The Wapisiana manufacture two cassava beverages, sarawau and parakari, with different fermentation techniques. Fully fermented parakari is consumed throughout the day by adults, and the sweet, weakly fermented form is relished by children.
The origins of parakari fermentations are lost in antiquity. The overwhelming prevalence of fermented beverages throughout Meso- and South American indigenous cultures indicates a long-term, pre-Columbian practice (LeBarre 1938). Parakari production, with its exceptional degree of microbial manipulation, certainly has a long history. The Wapisiana noted that the beverage has been around since the "beginning of time"; they have no cultural memory of a time without it.
Study area and objectives. — –
In May 1994 an expedition was undertaken to the Wapisiana village of Aishalton on the southern Rupununi savanna (2°23'N, 59°18'W; FIG. 1
). Experience lead the author to think that parakari-making was widespread in this village. Interviews with villagers indicated that numerous women were expert at brewing. From this pool of artisans two women, Bernadette James and Grace Smith, were engaged to make batches of parakari for detailed field study. Objectives were to (i) document all stages of parakari manufacture from farm to consumption and (ii) record cultural characteristics of the parakari fermentation process.
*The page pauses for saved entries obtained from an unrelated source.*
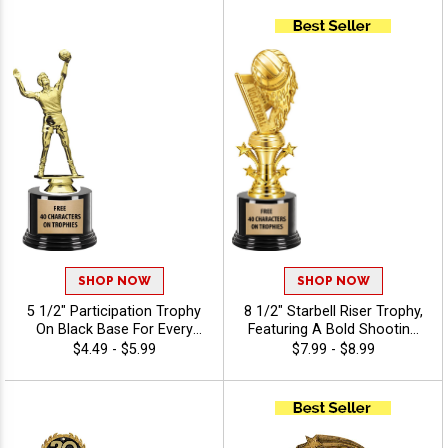
Of Stock Art Insert Or Use
Your Own Art, Includes 40
Characters Of Free
Engraving - Volleyball
SHOP NOW
SHOP NOW
5 1/2" Participation Trophy
8 1/2" Starbell Riser Trophy,
On Black Base For Every
Featuring A Bold Shooting
Sport And Activity,
Star Design Perfect For Any
$4.49 - $5.99
$7.99 - $8.99
Economical Personalized
Achievement, Engraving
Trophy Award - Volleyball
Included Up To 40
Characters Free - Volleyball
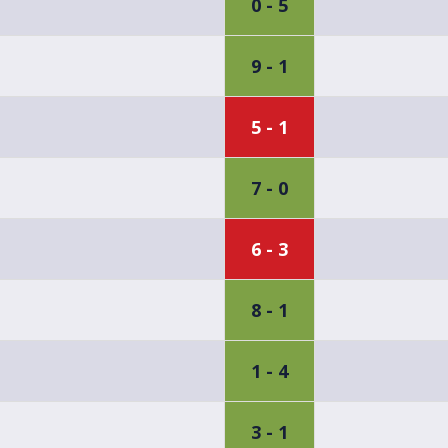
0 - 5
9 - 1
5 - 1
7 - 0
6 - 3
8 - 1
1 - 4
3 - 1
Cultivation and harvest of cassava. — –
Farming techniques and cassava cultivation by the Wapisiana of Aishalton were examined during three trips to local farms. The farms belonged to the brewers who participated in the study. These women, along with Regis James, served as informants concerning cultivation and harvest of cassava and other plants used in brewing. Access to cassava farms was not subject to gender restrictions as reported in other studies (e.g., Salick et al 1997).
Cassava varieties. — – Informants identified varieties of cassava using leaf morphology, plant stature and tuber characteristics, such as skin and flesh color and size. Wapisiana names were applied and were reported here in italics. Use of each variety in parakari, farine and cassava bread was noted. Varieties preferred for parakari making were identified and their qualities noted.
Steps in the manufacture of parakari. — – Preparation of cassava, preparation of fungal inoculum, and Stage I and Stage II fermentations were examined for parakari Batch A (Bernadette) and Batch B (Grace). The women prepared these batches from start to finish as they normally would.
Glucose concentration and pH. — – Changes in glucose concentration and pH of both batches of parakari were made throughout Stage I and II fermentation. Parameters were measured at approximately 12 h intervals from 0 to 60 h for both batches and included a measurement at 43 h. Subsequent measurements were made at 84, 112, 135, 188 and 205 h. For glucose measurements, four 1 g samples of semi-solid parakari were chosen randomly at each interval from each of the cakes, mixed together and diluted to 10x or 100x in distilled water in a 100 mL Erlenmeyer flask. The glucose concentration of the dilutions were determined colorimetrically using glucose test strips (Chemstrip bG, "Glucose in Whole Blood for Diabetes") and calculated to mg/mL in the original undiluted sample. At each interval pH was determined by applying a pH strip to predilution, semi-solid samples. Ethanol concentration could not be measured accurately under these field conditions and was assessed subjectively by taste. Ambient and culture temperatures were recorded at 43, 48 and 60 h for Batch A; culture temperatures were obtained for Batch B at 43, 48 and 60 h with a thermometer inserted into the fermenting parakari.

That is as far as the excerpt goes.